## MATERIAL TO PROCESS
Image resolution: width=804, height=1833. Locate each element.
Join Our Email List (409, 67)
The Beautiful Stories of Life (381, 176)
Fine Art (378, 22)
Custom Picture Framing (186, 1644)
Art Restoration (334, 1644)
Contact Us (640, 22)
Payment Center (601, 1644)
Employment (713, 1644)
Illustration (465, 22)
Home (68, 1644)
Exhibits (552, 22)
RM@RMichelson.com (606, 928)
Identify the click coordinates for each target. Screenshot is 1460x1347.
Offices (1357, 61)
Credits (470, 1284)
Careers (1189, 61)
---
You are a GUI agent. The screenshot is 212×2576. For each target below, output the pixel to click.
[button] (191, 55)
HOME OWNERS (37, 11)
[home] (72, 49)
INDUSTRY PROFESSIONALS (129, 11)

## YOUR TASK
Each line in the entries above, starting at the line with "Exhibits (552, 22)" and ending at the line with "Careers (1189, 61)", is to be printed exactly, and only those lines.

## RESPONSE TO THIS EXERCISE
Exhibits (552, 22)
RM@RMichelson.com (606, 928)
Identify the click coordinates for each target. Screenshot is 1460x1347.
Offices (1357, 61)
Credits (470, 1284)
Careers (1189, 61)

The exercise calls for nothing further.